Null Hypothesis (H0): The mean of temp_min in Hyderabad for May is less than or equal to 20°C.
Alternative Hypothesis (H1): The mean of temp_min in Hyderabad for May is greater than 20°C.
# Extracting the data for Hyderabad in May
hyderabad_may_data <- my_data %>%
filter(District == "Hyderabad", format(Date, "%Y-%m") == "2018-05")
# Performing one-sample t-test
t_test_result <- t.test(hyderabad_may_data$temp_min, mu = 20, alternative = "greater")
alpha <- 0.05
# Printing the results
cat("T-Test Results:\n")
## T-Test Results:
cat("p-value:", t_test_result$p.value, "\n")
## p-value: 7.456806e-306
cat("Mean temperature (temp_min) for Hyderabad in May:", mean(hyderabad_may_data$temp_min), "°C\n")
## Mean temperature (temp_min) for Hyderabad in May: 27.7259 °C
# Checking if the p-value is less than the significance level
if (t_test_result$p.value < alpha) {
cat("Result: Reject the null hypothesis. There is enough evidence to suggest that the mean temp_min in Hyderabad for May is greater than 20°C.\n")
} else {
cat("Result: Fail to reject the null hypothesis. There is not enough evidence to suggest that the mean temp_min in Hyderabad for May is greater than 20°C.\n")
}
## Result: Reject the null hypothesis. There is enough evidence to suggest that the mean temp_min in Hyderabad for May is greater than 20°C.
# Creating a violin plot of the data
ggplot(hyderabad_may_data, aes(x = "", y = temp_min, fill = factor(District))) +
geom_violin(trim = FALSE, draw_quantiles = c(0.25, 0.5, 0.75), fill = "lightblue", color = "black", alpha = 0.7) +
geom_boxplot(width = 0.2, fill = "white", color = "black", alpha = 0.7) +
# Adding a horizontal line at the hypothesized mean
geom_hline(yintercept = 20, linetype = "dashed", color = "red", linewidth = 1) +
# Adding labels and title
labs(
title = "Violin Plot of temp_min in Hyderabad for May",
x = "",
y = "Temperature (°C)"
) +
theme_minimal() +
theme(
axis.text.x = element_blank(),
legend.position = "none"
) +
# Printing the p-value on the plot
annotate(
"text",
x = 1,
y = max(hyderabad_may_data$temp_min) - 2,
label = paste("p-value =", round(t_test_result$p.value, 4)),
color = "blue"
)
From the above Hypothesis test, the low p-value leads to rejecting Null hypothesis.This suggests an evidence that the mean temperature for May in Hyderabad is 27.73°C, significantly surpassing the 20°C threshold.
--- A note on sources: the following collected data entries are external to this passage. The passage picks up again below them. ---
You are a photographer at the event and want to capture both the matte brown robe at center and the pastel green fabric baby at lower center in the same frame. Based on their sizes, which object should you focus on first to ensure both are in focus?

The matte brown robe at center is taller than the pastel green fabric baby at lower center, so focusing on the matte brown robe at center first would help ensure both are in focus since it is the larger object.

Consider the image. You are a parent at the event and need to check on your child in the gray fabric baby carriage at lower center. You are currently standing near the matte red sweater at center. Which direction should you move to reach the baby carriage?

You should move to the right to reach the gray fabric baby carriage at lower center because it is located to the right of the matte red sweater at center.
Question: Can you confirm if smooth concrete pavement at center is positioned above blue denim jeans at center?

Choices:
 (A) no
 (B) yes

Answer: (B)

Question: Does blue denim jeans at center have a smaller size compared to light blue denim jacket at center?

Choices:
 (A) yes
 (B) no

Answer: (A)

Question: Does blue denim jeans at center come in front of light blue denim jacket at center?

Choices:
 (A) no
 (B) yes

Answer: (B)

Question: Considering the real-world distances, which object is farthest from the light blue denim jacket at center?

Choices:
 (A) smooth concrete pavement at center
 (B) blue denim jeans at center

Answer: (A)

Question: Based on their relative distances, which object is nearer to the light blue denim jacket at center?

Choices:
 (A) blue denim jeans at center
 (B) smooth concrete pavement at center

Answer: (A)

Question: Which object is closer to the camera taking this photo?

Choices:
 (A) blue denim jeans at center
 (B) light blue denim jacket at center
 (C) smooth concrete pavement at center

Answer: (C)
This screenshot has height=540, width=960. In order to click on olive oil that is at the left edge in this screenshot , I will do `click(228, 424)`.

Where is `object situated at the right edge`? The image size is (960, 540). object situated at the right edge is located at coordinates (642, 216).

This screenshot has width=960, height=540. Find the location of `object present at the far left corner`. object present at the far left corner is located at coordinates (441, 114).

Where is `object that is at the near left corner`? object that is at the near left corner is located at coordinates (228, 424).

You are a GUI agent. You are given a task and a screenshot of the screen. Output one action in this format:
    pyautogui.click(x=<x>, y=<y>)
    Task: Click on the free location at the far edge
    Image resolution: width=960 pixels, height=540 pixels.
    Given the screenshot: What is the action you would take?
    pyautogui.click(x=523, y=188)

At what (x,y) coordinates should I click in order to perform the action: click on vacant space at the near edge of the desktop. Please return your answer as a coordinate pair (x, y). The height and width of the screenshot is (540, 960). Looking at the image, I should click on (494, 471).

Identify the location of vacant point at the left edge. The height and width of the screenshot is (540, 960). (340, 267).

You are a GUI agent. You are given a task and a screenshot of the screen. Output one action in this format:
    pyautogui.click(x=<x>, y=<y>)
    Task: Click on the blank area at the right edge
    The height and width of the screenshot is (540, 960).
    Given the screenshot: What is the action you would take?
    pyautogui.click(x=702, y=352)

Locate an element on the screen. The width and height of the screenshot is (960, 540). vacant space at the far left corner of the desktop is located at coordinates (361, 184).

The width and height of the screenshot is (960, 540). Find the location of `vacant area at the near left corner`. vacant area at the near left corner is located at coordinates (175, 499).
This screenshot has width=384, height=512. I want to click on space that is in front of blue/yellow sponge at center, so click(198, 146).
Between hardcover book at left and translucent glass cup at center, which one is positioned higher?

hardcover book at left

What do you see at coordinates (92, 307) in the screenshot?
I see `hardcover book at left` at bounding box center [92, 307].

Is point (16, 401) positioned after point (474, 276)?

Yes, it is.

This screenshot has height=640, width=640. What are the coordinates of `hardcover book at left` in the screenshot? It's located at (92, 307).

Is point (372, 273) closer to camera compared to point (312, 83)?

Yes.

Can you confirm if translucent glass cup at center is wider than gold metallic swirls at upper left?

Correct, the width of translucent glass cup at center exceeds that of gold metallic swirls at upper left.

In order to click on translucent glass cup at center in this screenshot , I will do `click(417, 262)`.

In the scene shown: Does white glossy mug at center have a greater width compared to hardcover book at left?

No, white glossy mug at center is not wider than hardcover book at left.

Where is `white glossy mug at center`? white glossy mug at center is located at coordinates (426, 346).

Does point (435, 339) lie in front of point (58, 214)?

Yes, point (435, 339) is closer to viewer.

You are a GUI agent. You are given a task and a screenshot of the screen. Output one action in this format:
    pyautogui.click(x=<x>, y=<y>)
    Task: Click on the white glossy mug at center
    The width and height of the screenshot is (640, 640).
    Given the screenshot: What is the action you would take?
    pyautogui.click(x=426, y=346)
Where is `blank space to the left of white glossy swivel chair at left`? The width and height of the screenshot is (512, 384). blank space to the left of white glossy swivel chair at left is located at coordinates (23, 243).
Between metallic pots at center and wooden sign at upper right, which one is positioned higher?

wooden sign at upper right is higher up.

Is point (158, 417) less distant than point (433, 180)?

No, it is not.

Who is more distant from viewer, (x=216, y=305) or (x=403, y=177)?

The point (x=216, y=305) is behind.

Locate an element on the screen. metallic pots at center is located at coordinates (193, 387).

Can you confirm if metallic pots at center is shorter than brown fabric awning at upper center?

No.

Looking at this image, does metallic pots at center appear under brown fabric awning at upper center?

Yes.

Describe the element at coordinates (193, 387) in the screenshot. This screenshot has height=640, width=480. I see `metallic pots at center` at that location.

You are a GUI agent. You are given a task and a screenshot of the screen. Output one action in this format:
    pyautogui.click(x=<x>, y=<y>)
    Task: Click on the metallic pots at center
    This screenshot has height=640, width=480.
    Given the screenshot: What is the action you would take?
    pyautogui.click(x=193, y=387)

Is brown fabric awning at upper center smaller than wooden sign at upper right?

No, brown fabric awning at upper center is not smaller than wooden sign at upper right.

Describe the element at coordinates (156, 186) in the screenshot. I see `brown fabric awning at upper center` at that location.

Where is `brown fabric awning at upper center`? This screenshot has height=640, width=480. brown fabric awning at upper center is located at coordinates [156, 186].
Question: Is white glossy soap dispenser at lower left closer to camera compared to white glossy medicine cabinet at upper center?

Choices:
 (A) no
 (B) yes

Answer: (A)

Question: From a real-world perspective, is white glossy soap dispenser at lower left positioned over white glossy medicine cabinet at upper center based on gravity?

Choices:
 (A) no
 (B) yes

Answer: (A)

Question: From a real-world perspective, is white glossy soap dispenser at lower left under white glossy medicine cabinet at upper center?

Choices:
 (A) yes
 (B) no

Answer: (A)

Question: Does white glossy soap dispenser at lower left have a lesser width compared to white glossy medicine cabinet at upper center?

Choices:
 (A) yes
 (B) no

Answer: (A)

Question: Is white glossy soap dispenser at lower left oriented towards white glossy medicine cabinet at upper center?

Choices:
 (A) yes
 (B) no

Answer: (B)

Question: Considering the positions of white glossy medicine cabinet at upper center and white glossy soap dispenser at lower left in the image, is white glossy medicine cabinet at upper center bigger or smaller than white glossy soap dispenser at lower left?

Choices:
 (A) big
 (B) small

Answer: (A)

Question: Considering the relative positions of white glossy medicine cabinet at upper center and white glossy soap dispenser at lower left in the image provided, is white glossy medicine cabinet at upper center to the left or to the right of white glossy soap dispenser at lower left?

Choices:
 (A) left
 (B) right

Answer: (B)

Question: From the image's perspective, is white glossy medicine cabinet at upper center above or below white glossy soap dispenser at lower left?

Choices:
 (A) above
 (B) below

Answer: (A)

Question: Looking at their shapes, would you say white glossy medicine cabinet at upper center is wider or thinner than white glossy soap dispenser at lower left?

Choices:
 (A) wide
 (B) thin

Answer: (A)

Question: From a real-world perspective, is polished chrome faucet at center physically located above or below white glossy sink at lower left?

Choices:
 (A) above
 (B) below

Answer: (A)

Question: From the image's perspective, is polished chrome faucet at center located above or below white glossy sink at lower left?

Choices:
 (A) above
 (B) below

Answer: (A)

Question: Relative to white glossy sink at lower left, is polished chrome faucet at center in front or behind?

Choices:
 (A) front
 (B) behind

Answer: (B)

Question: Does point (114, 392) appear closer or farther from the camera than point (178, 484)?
ANOVA ,which stands for Analysis of Variance is a statistical test that compares the variances of group means to determine whether there is a statistical significance or not.
Context
In Telangana, the diverse geography leads to varying humidity levels across districts, influenced by factors like altitude, water bodies, urbanization, and vegetation. These differences can impact climate, agriculture, health, and the economy. For instance, districts with higher humidity might be more prone to certain agricultural pests or diseases, while those with lower humidity might experience different agricultural or health challenges.
Question
Is there a significant variation in the average maximum humidity among the different districts in Telangana?
Null Hypothesis (H0): There is no difference in average maximum humidity among all the districts.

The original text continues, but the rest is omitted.